Educação ouviu defensores e críticos da oficialização da ED para contribuir com o debate em busca do melhor caminho na questão. Entre um lado e outro, cerca de 15 mil estudantes de 7,5 mil famílias brasileiras envolvidas atualmente com a ED, de acordo com a Associação Brasileira de Educação Domiciliar (Aned), aguardam uma solução.
Os críticos afirmam que a modalidade impede o processo pleno de socialização das crianças e jovens, algo só possível, segundo eles, no ambiente escolar. Argumentam ainda que ED é uma forma de os pais isolarem os alunos da discussão de temas fundamentais para a evolução do aprendizado por motivos religiosos, morais e ideológicos.
“A homeschooling impede o aluno de receber o conhecimento adquirido nas atividades em conjunto”, criticou, em conversa recente com a reportagem, o sociólogo e consultor educacional Cesar Callegari, que foi conselheiro do Conselho Nacional de Educação, secretário de Educação Básica do MEC e de Educação da cidade de São Paulo. “Aprender com a diversidade é direito de todo aluno. Esse processo inclui movimentos ligados ao interesse de certas correntes religiosas e até seitas. Isso é negativo. Fere os fundamentos do Estado brasileiro”, acrescentou ele.
O publicitário Rick Dias, presidente da Aned, discorda frontalmente. “A discussão nesses termos me parece desleal. Entendemos de escola porque estivemos lá, mas os educadores contrários no Brasil não entendem nada de homeschooling porque jamais a fizeram, estudaram o tema ou mergulharam em pesquisas internacionais sobre o assunto. Minha mulher e eu educamos dois filhos em casa: um está no segundo curso superior e outro deverá entrar na graduação em 2019. Falo do que conheço”, acusa.

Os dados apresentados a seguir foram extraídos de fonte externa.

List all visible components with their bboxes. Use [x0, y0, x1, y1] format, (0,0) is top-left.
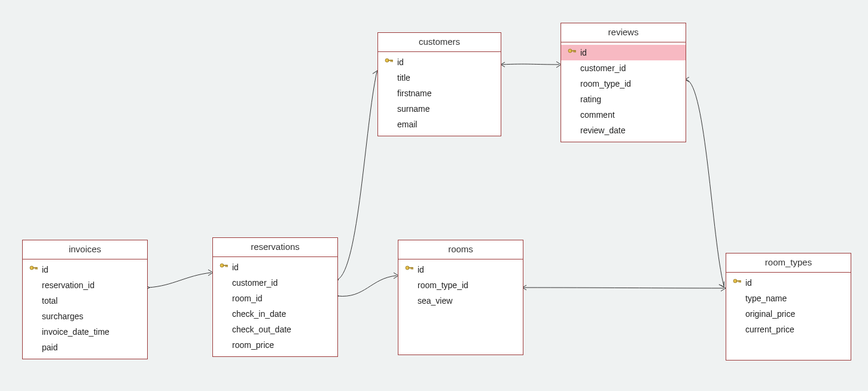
column-row[interactable]: sea_view: [398, 293, 523, 308]
column-name: surname: [395, 102, 430, 115]
key-icon: [566, 48, 578, 57]
column-row[interactable]: id: [213, 259, 337, 275]
column-list: id title firstname surname email: [378, 52, 501, 136]
column-name: id: [743, 276, 752, 289]
column-name: id: [39, 263, 48, 276]
column-name: id: [415, 263, 424, 276]
column-name: surcharges: [39, 310, 83, 323]
column-list: id customer_id room_type_id rating comme…: [561, 42, 686, 142]
table-reservations[interactable]: reservations id customer_id room_id chec…: [212, 237, 338, 357]
column-name: invoice_date_time: [39, 325, 109, 338]
column-name: id: [578, 46, 587, 59]
column-row[interactable]: current_price: [726, 322, 851, 337]
column-name: reservation_id: [39, 279, 95, 292]
column-row[interactable]: id: [23, 262, 147, 277]
column-row[interactable]: room_id: [213, 291, 337, 306]
column-row[interactable]: customer_id: [561, 60, 686, 76]
column-row[interactable]: invoice_date_time: [23, 324, 147, 340]
table-reviews[interactable]: reviews id customer_id room_type_id rati…: [561, 23, 686, 142]
key-icon: [28, 265, 39, 274]
column-name: current_price: [743, 323, 794, 336]
column-name: customer_id: [578, 62, 626, 75]
column-name: total: [39, 294, 57, 307]
column-name: check_out_date: [230, 323, 291, 336]
column-row[interactable]: id: [561, 45, 686, 60]
column-row[interactable]: room_type_id: [561, 76, 686, 91]
column-row[interactable]: room_type_id: [398, 277, 523, 293]
er-diagram-canvas[interactable]: invoices id reservation_id total surchar…: [0, 0, 868, 391]
column-name: email: [395, 118, 417, 131]
column-name: room_price: [230, 338, 274, 352]
column-row[interactable]: original_price: [726, 306, 851, 322]
table-title: reservations: [213, 238, 337, 257]
table-title: reviews: [561, 23, 686, 42]
column-name: id: [230, 261, 239, 274]
key-icon: [731, 279, 743, 287]
column-name: check_in_date: [230, 307, 286, 320]
column-row[interactable]: id: [378, 54, 501, 70]
column-row[interactable]: reservation_id: [23, 277, 147, 293]
column-row[interactable]: surname: [378, 101, 501, 117]
key-icon: [403, 265, 415, 274]
column-name: sea_view: [415, 294, 452, 307]
column-row[interactable]: email: [378, 117, 501, 132]
column-row[interactable]: type_name: [726, 291, 851, 306]
column-row[interactable]: paid: [23, 340, 147, 355]
column-row[interactable]: check_out_date: [213, 322, 337, 337]
column-name: comment: [578, 108, 615, 121]
column-name: rating: [578, 93, 601, 106]
table-room-types[interactable]: room_types id type_name original_price c…: [726, 253, 851, 361]
column-row[interactable]: customer_id: [213, 275, 337, 291]
column-name: title: [395, 71, 410, 84]
column-row[interactable]: comment: [561, 107, 686, 123]
table-title: invoices: [23, 240, 147, 259]
key-icon: [218, 263, 230, 271]
table-title: rooms: [398, 240, 523, 259]
column-name: room_type_id: [578, 77, 631, 90]
column-name: paid: [39, 341, 57, 354]
key-icon: [383, 58, 395, 66]
table-rooms[interactable]: rooms id room_type_id sea_view: [398, 240, 523, 355]
column-name: type_name: [743, 292, 787, 305]
column-row[interactable]: firstname: [378, 85, 501, 101]
column-name: original_price: [743, 307, 795, 320]
table-customers[interactable]: customers id title firstname surname ema…: [377, 32, 501, 136]
column-list: id reservation_id total surcharges invoi…: [23, 259, 147, 359]
column-list: id type_name original_price current_pric…: [726, 273, 851, 341]
column-name: room_id: [230, 292, 263, 305]
column-name: review_date: [578, 124, 626, 137]
column-row[interactable]: review_date: [561, 123, 686, 138]
column-row[interactable]: room_price: [213, 337, 337, 353]
column-name: firstname: [395, 87, 432, 100]
column-row[interactable]: rating: [561, 91, 686, 107]
column-row[interactable]: total: [23, 293, 147, 308]
table-title: room_types: [726, 253, 851, 273]
column-list: id customer_id room_id check_in_date che…: [213, 257, 337, 356]
column-row[interactable]: title: [378, 70, 501, 85]
column-row[interactable]: id: [726, 275, 851, 291]
column-row[interactable]: check_in_date: [213, 306, 337, 322]
table-title: customers: [378, 33, 501, 52]
column-name: customer_id: [230, 276, 278, 289]
column-name: room_type_id: [415, 279, 468, 292]
table-invoices[interactable]: invoices id reservation_id total surchar…: [22, 240, 148, 359]
column-name: id: [395, 56, 404, 69]
column-row[interactable]: surcharges: [23, 308, 147, 324]
column-row[interactable]: id: [398, 262, 523, 277]
column-list: id room_type_id sea_view: [398, 259, 523, 312]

Callegari é contundente: a ED interessa a correntes religiosas e seitas, além de ferir os fundamentos do Estado brasileiro (foto: divulgação)
“Se a Constituição menciona pluralidade de ideias e de concepções pedagógicas, não podemos conceber que a escolarização seja a única maneira de transmitir conhecimento. Não somos e nunca fomos contra a escola. Tampouco defendemos sua extinção e jamais iremos demonizá-la. Apenas fizemos a opção que entendemos ser a melhor para nossos filhos. Pais de família corretos, pagadores de impostos, cumpridores de seus deveres, não podem sofrer pressões jurídicas e até ameaça de perder a guarda de seus filhos por causa da opção pela educação doméstica”.
Dias afirma que, ao contrário do que os críticos deixam a entender, há adeptos da ED de todas as origens e classes sociais. “O homeschooling é para todos – mas não é para todo mundo. Então para quem é? Para negros, brancos, evangélicos, católicos, ateus, budistas, pobres e ricos? A rigor, é para quem a quer. São pais que estão descontentes com o modelo educacional, o ambiente da escola ou as duas coisas juntas – e têm esse direito. Nossa luta nunca foi nem nunca será contra a escola, e sim pela autonomia educacional das famílias.”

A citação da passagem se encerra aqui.